Reimagining Cholinergic Therapy for Alzheimer's Disease

Ezio Giacobini; A. Claudio Cuello; Abraham Fisher


Brain. 2022;145(7):2250-2275. 

In This Article

Abstract and Introduction


Currently, enhancement of cholinergic neurotransmission via cholinesterase inhibitors represents the main available approach to treat cognitive and behavioural symptoms of the early as well as late stages of Alzheimer's disease. Restoring the cholinergic system has been a primary means of improving cognition in Alzheimer's disease, as four of the six approved therapies are acetylcholinesterase inhibitors.

Memantine is an N-methyl-D-aspartate antagonist with a well-documented clinical effect on behavioural symptoms, which is often added to cholinesterase inhibitors to potentiate their effect and aducanumab, targeting the amyloid pathology, has recently been approved.

The early, progressive and selective degeneration of the cholinergic system together and its close relation to cognitive deficits supports the use of cholinergic therapy for Alzheimer's disease.

This review provides an updated view of the basal forebrain cholinergic system, its relation to cognition and its relevance for therapy of Alzheimer's disease. It deals with the three main aspects that form the basis of the cholinergic-oriented therapy of Alzheimer's disease, its origin, its mechanism of action, its clinical effects, advantages and limits of a cholinergic therapeutic approach. It includes a new and updated overview of the involvement of muscarinic receptors in Alzheimer's disease as well as the recent development of new and highly selective M1 muscarinic receptor agonists with disease-modifying potential. It also addresses the discovery of a novel nerve growth factor metabolic pathway responsible for the trophic maintenance of the basal forebrain system and its deregulation in Alzheimer's disease. It discusses new clinical studies and provides evidence for the long-term efficacy of cholinesterase inhibitor therapy suggesting a disease-modifying effect of these drugs.

The classical symptomatic cholinergic therapy based on cholinesterase inhibitors is judiciously discussed for its maximal efficacy and best clinical application. The review proposes new alternatives of cholinergic therapy that should be developed to amplify its clinical effect and supplement the disease-modifying effect of new treatments to slow down or arrest disease progression.


Alzheimer's disease pathology is characterized by cognitive deficits and dementia, synaptic losses, degeneration of cholinergic neurons and the formation of amyloid plaques containing the amyloid-β peptide and of neurofibrillary tangles that are composed of hyperphosphorylated tau proteins, normally expressed in axons as microtubule-associated tau proteins.[1]

Progressive loss of memory, particularly of episodic memory, starts early in Alzheimer's disease together with neurodegeneration of cholinergic neurons of the basal forebrain. Short-term memory is impaired in later stages of the disease. A close relationship between progressive cholinergic degeneration and cognitive impairment is supported by the clinical efficacy of pharmacotherapy specifically targeting the cholinergic system.[2,3] Early and selective degeneration of cholinergic neurons is a fundamental hallmark of Alzheimer's disease. The correlation of severity of dementia with disruption of several cortical cholinergic markers, including reduced choline-acetyltransferase (ChAT) and choline uptake, reduction of acetylcholine (ACh) synthesis and levels and decrease of nicotinic receptors (nAChR) subtypes suggest a close link between cholinergic loss of function and cognitive decline in Alzheimer's disease.[2]

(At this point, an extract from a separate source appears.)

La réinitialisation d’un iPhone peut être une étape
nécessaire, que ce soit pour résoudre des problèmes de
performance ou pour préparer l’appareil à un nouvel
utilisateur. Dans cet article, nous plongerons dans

Noradrenergic degeneration is also present in Alzheimer's disease, particularly localized in the locus coeruleus indicating that the loss of noradrenergic innervation exacerbates Alzheimer's disease pathogenesis and progression, although the precise role of noradrenergic components in Alzheimer's disease remains unresolved.[4–6]

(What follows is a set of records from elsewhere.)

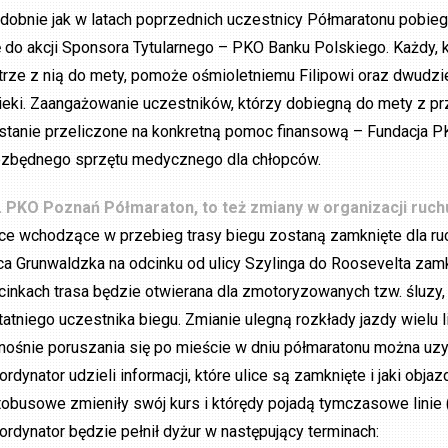
dobnie jak w latach poprzednich uczestnicy Półmaratonu pobiegn
ę do akcji Sponsora Tytularnego – PKO Banku Polskiego. Każdy, kto
trze z nią do mety, pomoże ośmioletniemu Filipowi oraz dwudzie
ieki. Zaangażowanie uczestników, którzy dobiegną do mety z przyp
stanie przeliczone na konkretną pomoc finansową – Fundacja 
ezbędnego sprzętu medycznego dla chłopców.
. PKO Poznań Półmaraton, to też zmiany w organizacji ruchu
ice wchodzące w przebieg trasy biegu zostaną zamknięte dla r
ica Grunwaldzka na odcinku od ulicy Szylinga do Roosevelta za
cinkach trasa będzie otwierana dla zmotoryzowanych tzw. śluzy, 
tatniego uczestnika biegu. Zmianie ulegną rozkłady jazdy wielu 
nośnie poruszania się po mieście w dniu półmaratonu można uz
ordynator udzieli informacji, które ulice są zamknięte i jaki objaz
tobusowe zmieniły swój kurs i którędy pojadą tymczasowe linie (
ordynator będzie pełnił dyżur w następujący terminach:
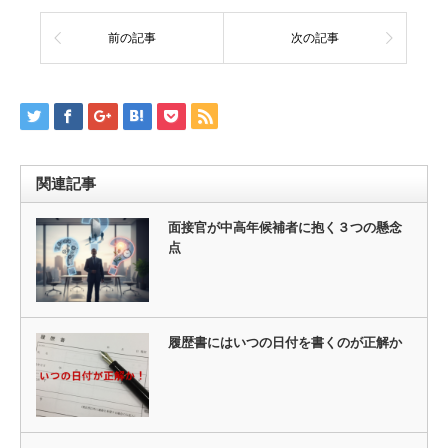
前の記事
次の記事
関連記事
面接官が中高年候補者に抱く３つの懸念
点
履歴書にはいつの日付を書くのが正解か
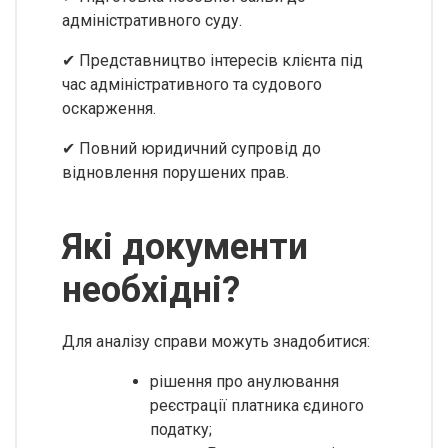
адміністративного суду.
✔ Представництво інтересів клієнта під
час адміністративного та судового
оскарження.
✔ Повний юридичний супровід до
відновлення порушених прав.
Які документи
необхідні?
Для аналізу справи можуть знадобитися:
рішення про анулювання
реєстрації платника єдиного
податку;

Atrophy of the cholinergic basal forebrain progresses against a background of age-related decrease as observed from the normal adult age into the early stages of Alzheimer's disease.[7] The dysfunction of cholinergic circuits and signalling contributes to cognitive decline associated with several neurodegenerative diseases besides Alzheimer's disease, such as Parkinson's and Lewy body disease.[8] Figure 2 illustrates the main neuronal pathways from the nucleus basalis of Meynert (NbM) and septal nucleus supplying cholinergic synapses to the cerebral cortex and hippocampus, differentiated from the diffuse cholinergic projections from the tegmental-pontine nucleus[9,10] and the notorious large local circuit cholinergic neurons of the caudate-putamen.

The early and selective degeneration of the cholinergic system together with its close relation to cognitive deficits supports the use of cholinergic drugs in the therapy of Alzheimer's disease. Currently, enhancement of cholinergic neurotransmission represents the only available approach to treat cognitive and behavioural symptoms of early as well as late stages of Alzheimer's disease. Consequently, restoring the cholinergic system has been and remains a primary means of improving cognition in Alzheimer's disease.